Chapter 13 Advance practice exercise

Below is a set of tasks and questions that will require all the skills you have gained from the advanced linux part practical.

You can check my solutions by clicking the expandable boxes. These are not the definitive solution but only examples of solutions. If your method works and you understand why then you have carried it out correctly.

13.1 Advanced tasks

Task 1

Copy the directory ~/Linux/advanced_practice to ~/Linux/advanced_practice_exercise

cp -r ~/Linux/advanced_practice ~/Linux/advanced_practice_exercise

Task 2

Move into ~/Linux/advanced_practice_exercise

cd ~/Linux/advanced_practice_exercise

Task 3

Make a directory called fastq and one called txt

mkdir fastq txt

Task 4

With one command move all the fastq files into the directory fastq

mv *.fastq fastq/

Task 5

With one command move all the txt files, excluding metadata.txt and samples.txt, into the directory txt

mv sample_*txt txt/

Task 6

Create a file in the fastq directory called patient_1_corrected.fastq and put all the corrected fastq data for patient_1 into the file. You can look at the metadat.txt file to see which samples belong to patient_1.

cat fastq/sample_[1-2]_*corrected.fastq > \
fastq/patient_1_corrected.fastq

Task 7

Append the metadata line for sample_1_AAAA to the bottom of the file sample_1_AAAA.txt in the txt directory.

cat metadata.txt | grep "sample_1_AAAA" >> txt/sample_1_AAAA.txt

Task 8

For all the corrected fastq files find the sequences that start with a stop codon in the forward orientation (i.e. TAG, TAA or TGA). Print out to screen the sample name and sequence info separated by a “:” only (e.g. sample_10_AAGT:TAAGAGAACAATGAACAGATATTAATAATTTTGCCGCTTTTCTGCGGGAT)

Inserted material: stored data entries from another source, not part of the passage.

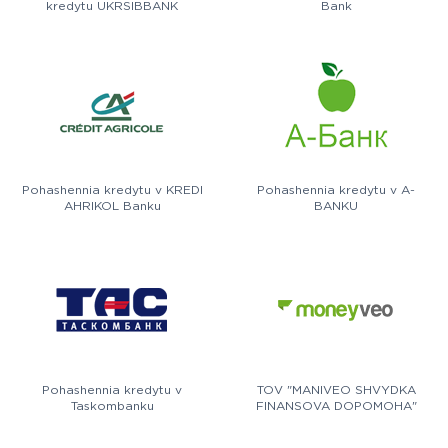
kredytu UKRSIBBANK
Bank
Pohashennia kredytu v KREDI
Pohashennia kredytu v A-
AHRIKOL Banku
BANKU
Pohashennia kredytu v
TOV "MANIVEO SHVYDKA
Taskombanku
FINANSOVA DOPOMOHA"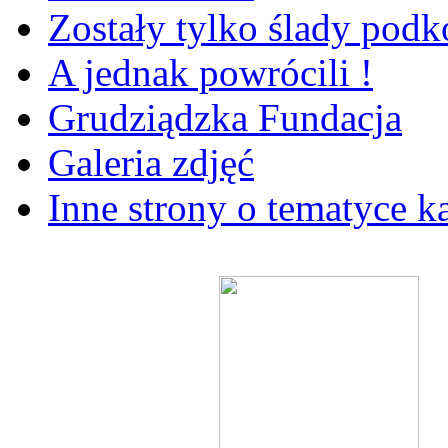
Zostały tylko ślady pod
A jednak powrócili !
Grudziądzka Fundacja
Galeria zdjęć
Inne strony o tematyce k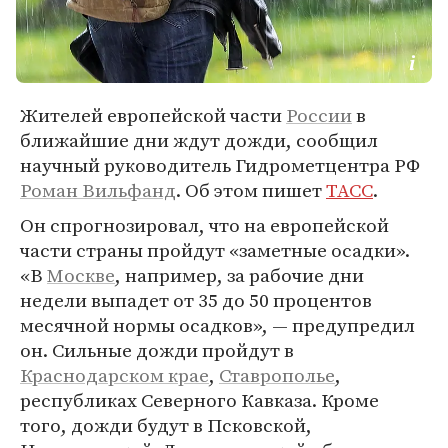
Жителей европейской части
России
в
ближайшие дни ждут дожди, сообщил
научный руководитель Гидрометцентра РФ
Роман Вильфанд
. Об этом пишет
ТАСС
.
Он спрогнозировал, что на европейской
части страны пройдут «заметные осадки».
«В
Москве
, например, за рабочие дни
недели выпадет от 35 до 50 процентов
месячной нормы осадков», — предупредил
он. Сильные дожди пройдут в
Краснодарском крае
,
Ставрополье
,
республиках Северного Кавказа. Кроме
того, дожди будут в Псковской,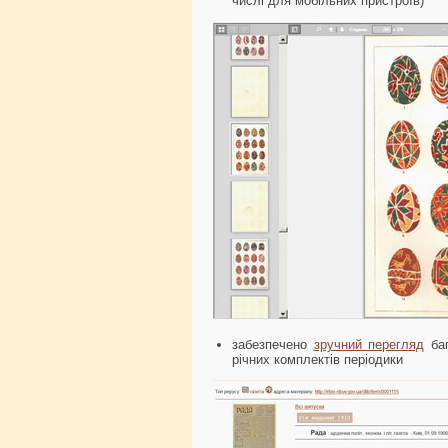
числі для мобільних пристроїв)
забезпечено
зручний перегляд
баг
річних комплектів періодики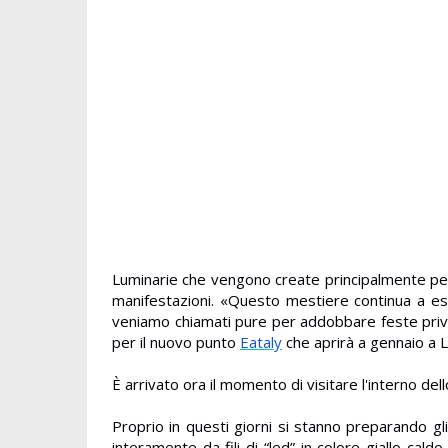
Luminarie che vengono create principalmente per le
manifestazioni. «Questo mestiere continua a es
veniamo chiamati pure per addobbare feste priv
per il nuovo punto
Eataly
che aprirà a gennaio a 
È arrivato ora il momento di visitare l'interno del
Proprio in questi giorni si stanno preparando gl
interamente da fili di “led” in colore giallo cal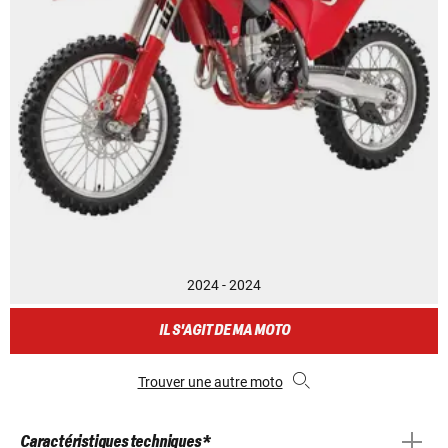
2024 - 2024
IL S'AGIT DE MA MOTO
Trouver une autre moto
Caractéristiques techniques *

grep "^TA[AG]\|^TGA" fastq/*corrected.fastq | \
sed "s/.*sample/sample/" | sed "s/_corrected.fastq//"

Task 9

Count the number of Gs and Cs within file sample_16_AACC.fastq

cat fastq/sample_16_AACC.fastq | grep -B 1 "^+$" | \
grep -v "+\|--" | sed "s/A\|T//g" | wc -c

Task 10

Get the fastq headers of sequences with homopolymers made of As with a length of 5 or greater for the uncorrected fastq files for samples 3,4,5,13,14 and 15 with one command.

cat fastq/*[3-5]*[AGCT].fastq | grep -B 2 "^+$" | \
grep -B 1 "AAAAA" | grep "^@" | sed "s/^@s/S/" | \
sed "s/_[AGCT]*_/: Sequence /" | sed "s/ 1:$//"

13.2 Advanced exercise conclusion

Superlative! Those were definetly difficult tasks so great going getting through them all. That is all the practice and challenges done, there is some information on other languages and the appendix you can continue onto.